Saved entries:
======

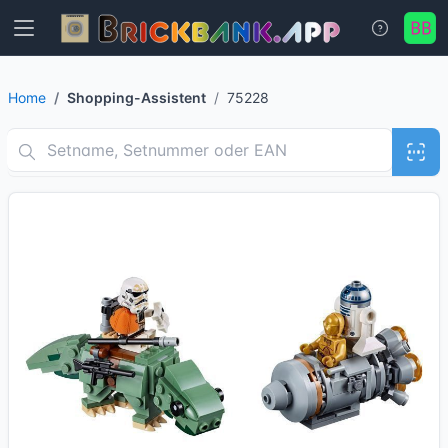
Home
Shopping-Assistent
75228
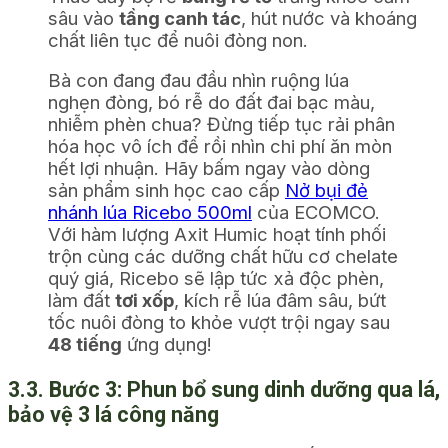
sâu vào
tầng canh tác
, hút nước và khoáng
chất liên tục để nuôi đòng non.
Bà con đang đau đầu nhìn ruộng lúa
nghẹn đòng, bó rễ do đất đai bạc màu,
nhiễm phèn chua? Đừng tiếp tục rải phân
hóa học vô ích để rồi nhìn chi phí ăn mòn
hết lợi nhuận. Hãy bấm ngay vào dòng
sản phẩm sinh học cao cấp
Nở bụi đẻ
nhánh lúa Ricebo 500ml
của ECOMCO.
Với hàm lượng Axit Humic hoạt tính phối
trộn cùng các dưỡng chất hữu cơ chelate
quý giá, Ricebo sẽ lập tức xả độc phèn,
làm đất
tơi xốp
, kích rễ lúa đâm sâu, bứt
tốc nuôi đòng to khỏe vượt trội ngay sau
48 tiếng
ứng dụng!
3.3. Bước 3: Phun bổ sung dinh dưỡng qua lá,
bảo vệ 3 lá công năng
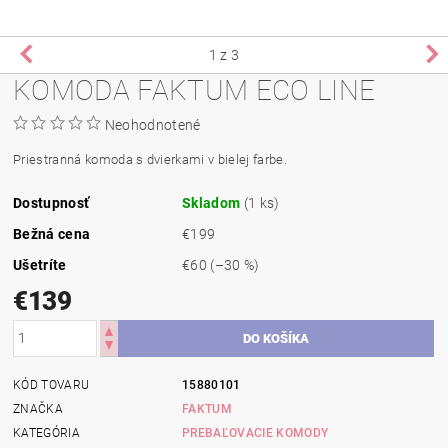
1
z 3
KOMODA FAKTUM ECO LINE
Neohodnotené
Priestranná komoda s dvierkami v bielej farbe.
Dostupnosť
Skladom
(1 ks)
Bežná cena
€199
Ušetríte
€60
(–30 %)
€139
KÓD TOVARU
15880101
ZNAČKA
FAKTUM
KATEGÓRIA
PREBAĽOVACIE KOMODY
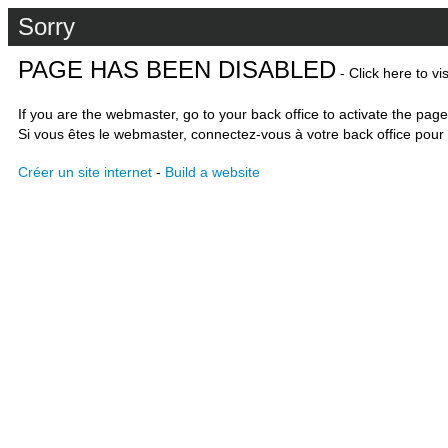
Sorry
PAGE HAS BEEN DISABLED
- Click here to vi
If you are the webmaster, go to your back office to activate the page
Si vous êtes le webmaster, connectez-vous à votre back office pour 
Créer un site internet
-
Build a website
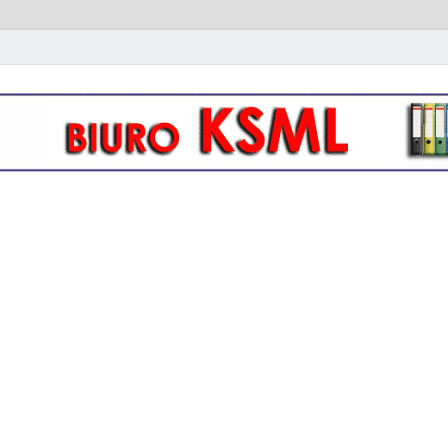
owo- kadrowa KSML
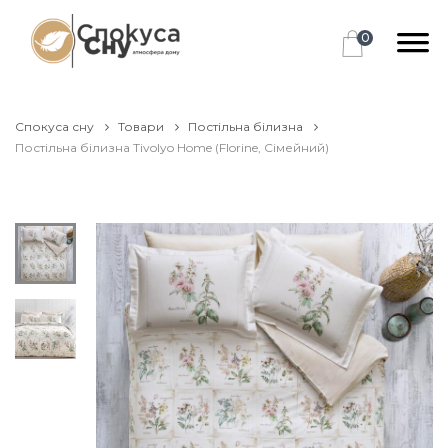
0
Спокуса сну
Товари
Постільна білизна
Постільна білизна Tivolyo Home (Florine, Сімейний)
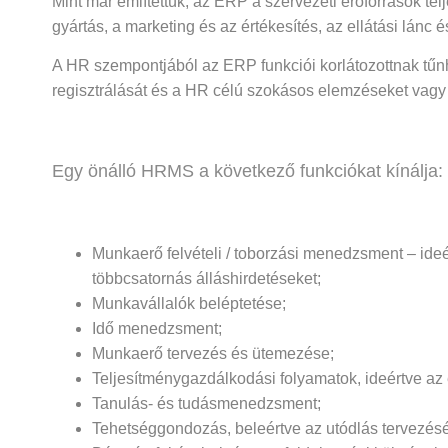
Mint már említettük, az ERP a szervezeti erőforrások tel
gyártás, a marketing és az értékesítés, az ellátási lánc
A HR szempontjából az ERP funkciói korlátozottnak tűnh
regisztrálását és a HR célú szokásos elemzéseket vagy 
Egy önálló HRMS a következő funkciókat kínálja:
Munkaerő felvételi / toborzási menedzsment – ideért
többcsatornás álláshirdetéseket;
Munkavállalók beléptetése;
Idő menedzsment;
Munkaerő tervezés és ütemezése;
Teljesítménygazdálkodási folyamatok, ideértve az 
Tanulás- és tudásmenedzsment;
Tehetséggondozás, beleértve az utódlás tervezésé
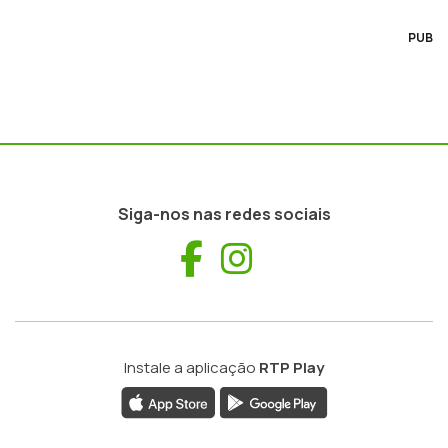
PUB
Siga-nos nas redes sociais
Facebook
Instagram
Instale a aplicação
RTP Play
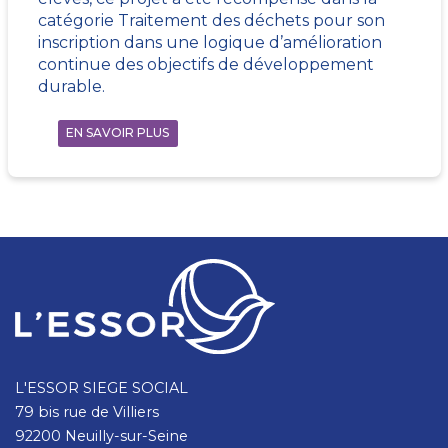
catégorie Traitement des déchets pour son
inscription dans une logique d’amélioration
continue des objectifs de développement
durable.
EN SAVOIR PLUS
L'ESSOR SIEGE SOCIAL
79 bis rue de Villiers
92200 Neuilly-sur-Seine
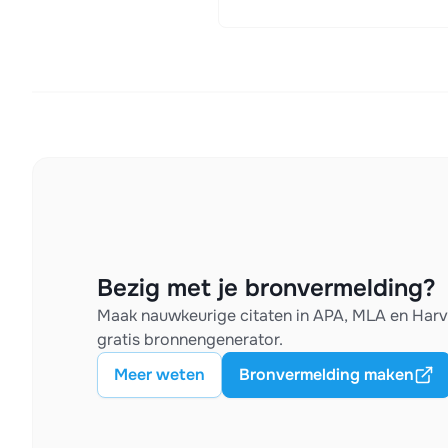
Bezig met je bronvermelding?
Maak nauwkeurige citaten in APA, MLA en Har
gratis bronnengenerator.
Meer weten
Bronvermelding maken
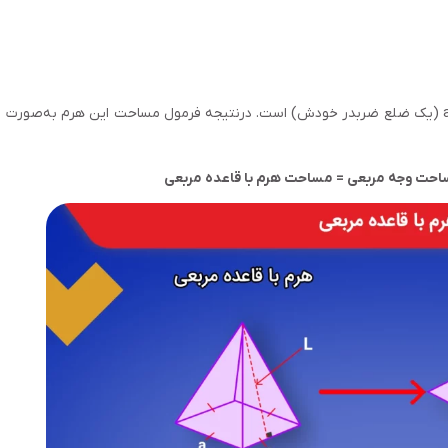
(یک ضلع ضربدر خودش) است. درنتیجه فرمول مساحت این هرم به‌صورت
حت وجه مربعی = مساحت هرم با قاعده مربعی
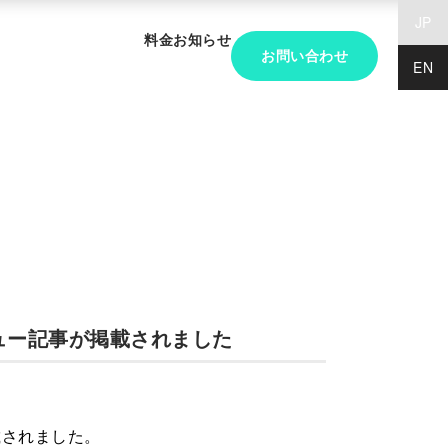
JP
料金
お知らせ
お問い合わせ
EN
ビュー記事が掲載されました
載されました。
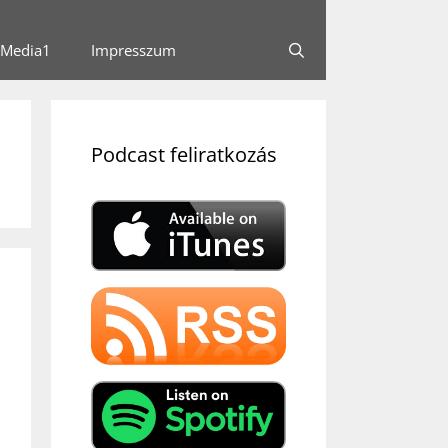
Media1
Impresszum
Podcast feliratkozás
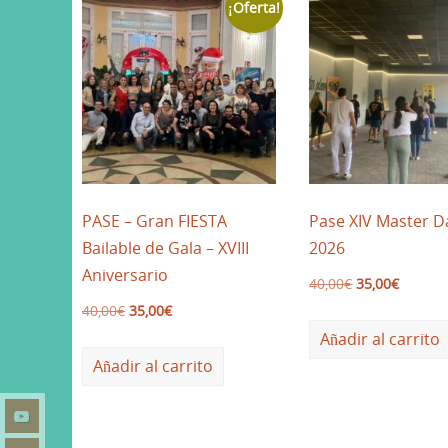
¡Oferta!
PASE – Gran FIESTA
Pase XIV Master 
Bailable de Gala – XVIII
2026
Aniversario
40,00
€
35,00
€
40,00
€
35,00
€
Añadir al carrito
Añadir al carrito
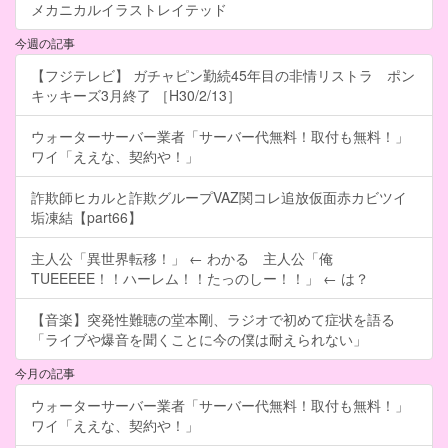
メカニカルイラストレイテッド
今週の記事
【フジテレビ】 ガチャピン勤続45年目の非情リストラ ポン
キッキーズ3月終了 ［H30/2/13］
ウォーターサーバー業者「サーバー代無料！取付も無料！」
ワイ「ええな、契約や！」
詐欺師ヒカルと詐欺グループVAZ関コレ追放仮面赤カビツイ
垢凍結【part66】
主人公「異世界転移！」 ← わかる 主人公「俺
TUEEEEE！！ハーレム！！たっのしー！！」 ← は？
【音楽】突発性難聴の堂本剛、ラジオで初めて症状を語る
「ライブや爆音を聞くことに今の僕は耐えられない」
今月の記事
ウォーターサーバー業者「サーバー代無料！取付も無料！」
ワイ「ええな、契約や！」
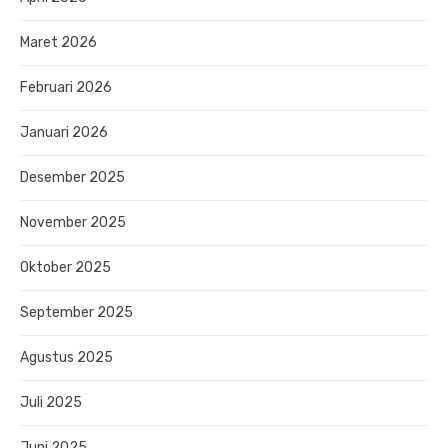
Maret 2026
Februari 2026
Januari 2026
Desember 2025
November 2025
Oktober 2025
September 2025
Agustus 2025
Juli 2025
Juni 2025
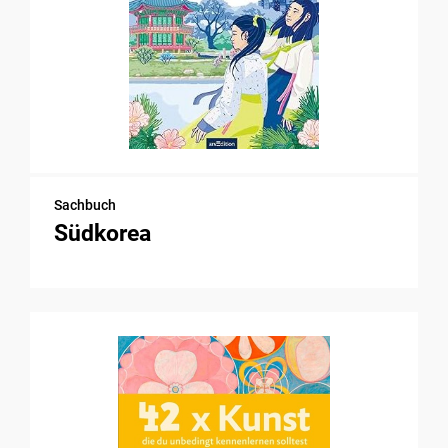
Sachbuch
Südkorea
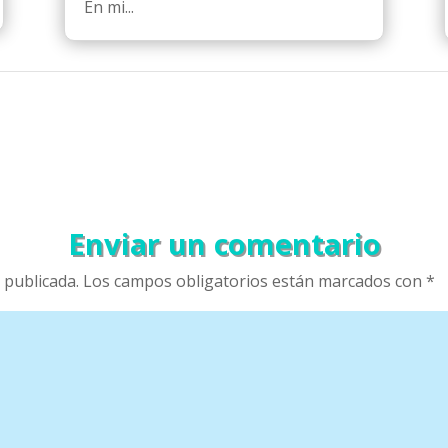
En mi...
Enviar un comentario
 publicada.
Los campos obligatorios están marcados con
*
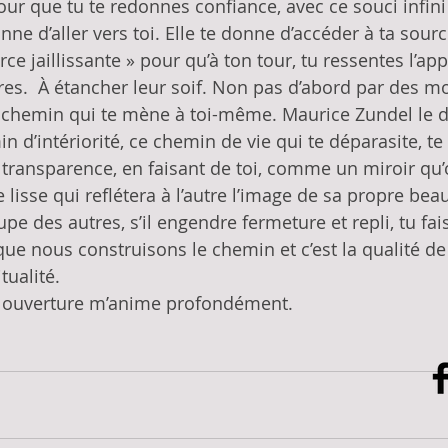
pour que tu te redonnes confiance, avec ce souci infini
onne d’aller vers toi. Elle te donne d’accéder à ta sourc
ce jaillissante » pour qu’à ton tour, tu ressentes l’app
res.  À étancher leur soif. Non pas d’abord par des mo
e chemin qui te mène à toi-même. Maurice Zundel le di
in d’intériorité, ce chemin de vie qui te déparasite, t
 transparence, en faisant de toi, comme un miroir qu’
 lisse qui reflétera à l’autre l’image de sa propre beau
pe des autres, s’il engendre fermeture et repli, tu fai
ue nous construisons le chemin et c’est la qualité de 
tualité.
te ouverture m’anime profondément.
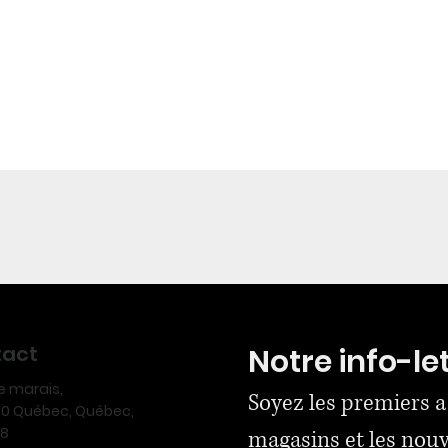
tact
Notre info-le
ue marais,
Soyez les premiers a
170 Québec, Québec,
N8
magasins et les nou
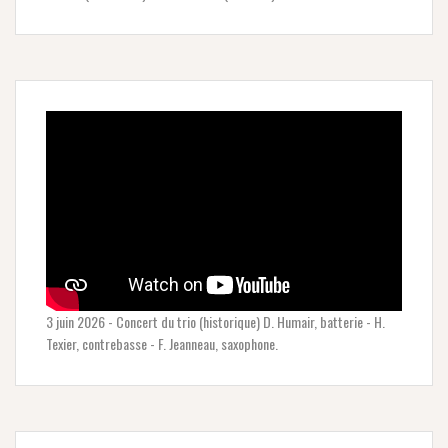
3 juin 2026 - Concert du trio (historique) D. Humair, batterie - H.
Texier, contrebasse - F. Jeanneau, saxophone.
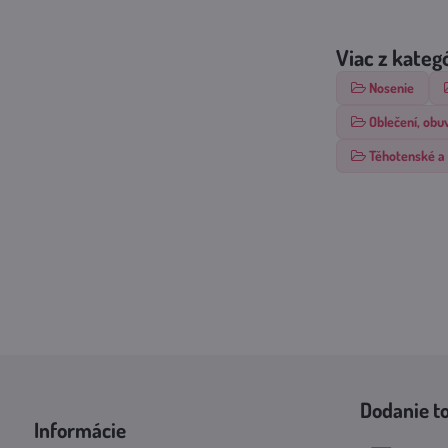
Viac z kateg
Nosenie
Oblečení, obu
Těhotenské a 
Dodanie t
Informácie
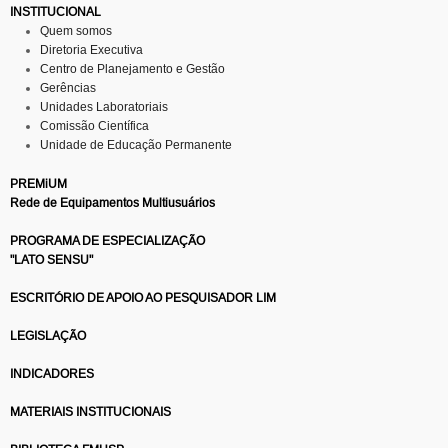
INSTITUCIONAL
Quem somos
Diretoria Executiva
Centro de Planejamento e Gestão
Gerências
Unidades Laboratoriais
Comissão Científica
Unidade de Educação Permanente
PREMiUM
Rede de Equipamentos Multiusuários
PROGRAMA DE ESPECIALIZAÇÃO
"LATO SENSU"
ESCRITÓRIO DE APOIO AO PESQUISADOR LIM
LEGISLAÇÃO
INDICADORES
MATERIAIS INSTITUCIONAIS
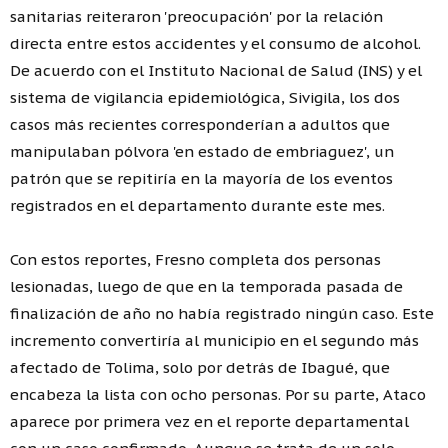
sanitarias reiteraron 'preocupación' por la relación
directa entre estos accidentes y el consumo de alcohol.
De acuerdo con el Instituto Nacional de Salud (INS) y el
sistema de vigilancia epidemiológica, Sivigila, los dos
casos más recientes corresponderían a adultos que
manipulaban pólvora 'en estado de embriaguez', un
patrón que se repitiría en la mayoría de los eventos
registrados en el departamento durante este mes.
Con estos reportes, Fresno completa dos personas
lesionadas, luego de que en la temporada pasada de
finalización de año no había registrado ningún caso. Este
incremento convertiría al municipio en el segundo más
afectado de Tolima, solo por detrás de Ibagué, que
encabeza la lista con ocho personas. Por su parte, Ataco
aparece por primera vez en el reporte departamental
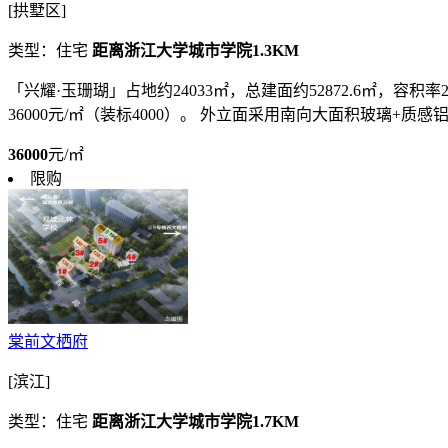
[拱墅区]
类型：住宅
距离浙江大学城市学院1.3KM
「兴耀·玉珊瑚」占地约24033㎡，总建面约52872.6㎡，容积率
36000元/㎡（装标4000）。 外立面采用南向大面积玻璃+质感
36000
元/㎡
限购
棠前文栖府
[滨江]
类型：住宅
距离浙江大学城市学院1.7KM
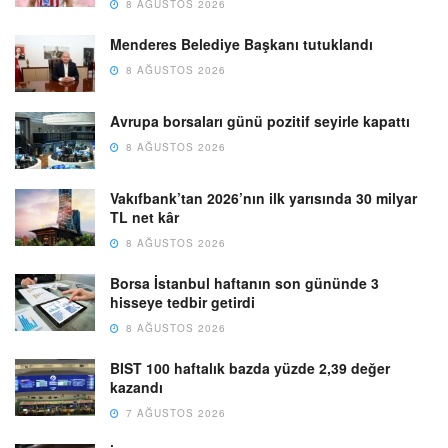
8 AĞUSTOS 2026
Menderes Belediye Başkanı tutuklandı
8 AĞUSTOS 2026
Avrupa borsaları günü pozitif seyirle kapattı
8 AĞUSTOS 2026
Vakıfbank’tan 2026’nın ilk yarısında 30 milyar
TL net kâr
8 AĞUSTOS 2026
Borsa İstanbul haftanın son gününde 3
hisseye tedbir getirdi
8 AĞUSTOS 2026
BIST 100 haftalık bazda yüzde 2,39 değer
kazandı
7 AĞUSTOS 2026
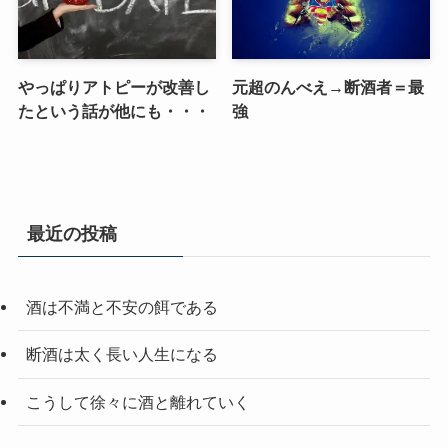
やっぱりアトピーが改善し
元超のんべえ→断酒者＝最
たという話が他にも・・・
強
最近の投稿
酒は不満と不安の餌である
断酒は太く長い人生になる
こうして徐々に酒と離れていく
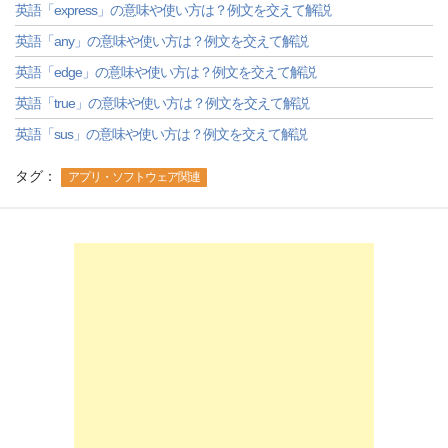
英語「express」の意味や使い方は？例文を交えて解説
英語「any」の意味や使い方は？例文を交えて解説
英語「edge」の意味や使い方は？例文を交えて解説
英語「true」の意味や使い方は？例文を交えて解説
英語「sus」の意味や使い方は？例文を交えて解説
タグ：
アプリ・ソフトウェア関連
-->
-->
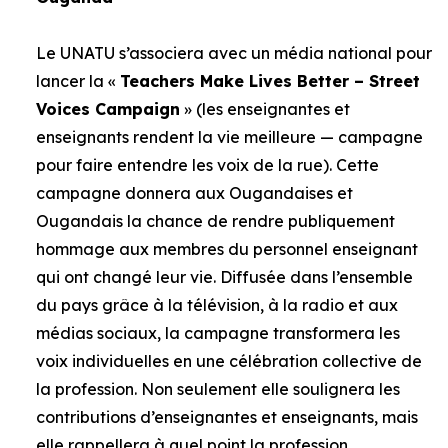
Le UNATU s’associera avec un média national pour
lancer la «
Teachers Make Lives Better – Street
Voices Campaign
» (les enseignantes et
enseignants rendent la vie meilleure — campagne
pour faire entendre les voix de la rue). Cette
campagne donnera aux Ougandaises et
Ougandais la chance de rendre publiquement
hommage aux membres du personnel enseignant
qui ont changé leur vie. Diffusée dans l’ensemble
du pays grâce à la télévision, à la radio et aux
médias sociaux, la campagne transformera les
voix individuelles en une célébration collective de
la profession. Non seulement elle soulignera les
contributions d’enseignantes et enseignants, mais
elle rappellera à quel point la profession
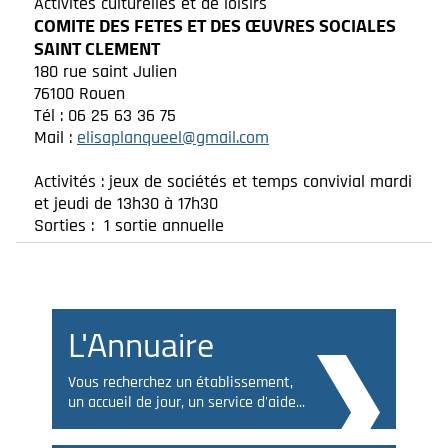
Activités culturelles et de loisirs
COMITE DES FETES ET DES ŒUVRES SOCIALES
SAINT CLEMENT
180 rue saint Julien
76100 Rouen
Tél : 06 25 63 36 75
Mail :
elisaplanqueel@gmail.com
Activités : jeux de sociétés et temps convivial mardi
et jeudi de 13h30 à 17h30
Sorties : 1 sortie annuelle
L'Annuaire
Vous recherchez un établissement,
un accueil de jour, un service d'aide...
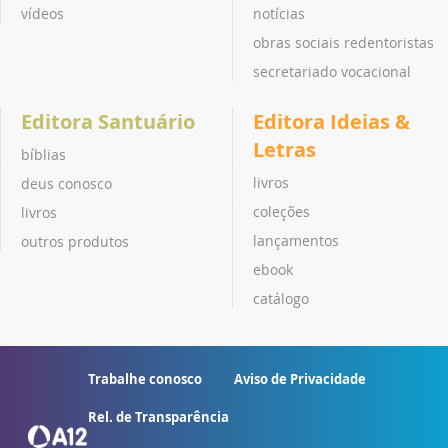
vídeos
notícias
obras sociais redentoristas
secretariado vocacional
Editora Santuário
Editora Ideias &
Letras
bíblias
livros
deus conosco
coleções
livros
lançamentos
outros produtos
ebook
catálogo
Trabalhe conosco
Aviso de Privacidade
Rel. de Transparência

======

TASK BRIEF: Only the lines from the one with "180 rue saint Julien" through the final line of the entries above are to be repeated, exactly as written and without pictures.

FINISHED EXERCISE:
180 rue saint Julien
76100 Rouen
Tél : 06 25 63 36 75
Mail :
elisaplanqueel@gmail.com
Activités : jeux de sociétés et temps convivial mardi
et jeudi de 13h30 à 17h30
Sorties : 1 sortie annuelle
L'Annuaire
Vous recherchez un établissement,
un accueil de jour, un service d'aide...
vídeos
notícias
obras sociais redentoristas
secretariado vocacional
Editora Santuário
Editora Ideias &
Letras
bíblias
livros
deus conosco
coleções
livros
lançamentos
outros produtos
ebook
catálogo
Trabalhe conosco
Aviso de Privacidade
Rel. de Transparência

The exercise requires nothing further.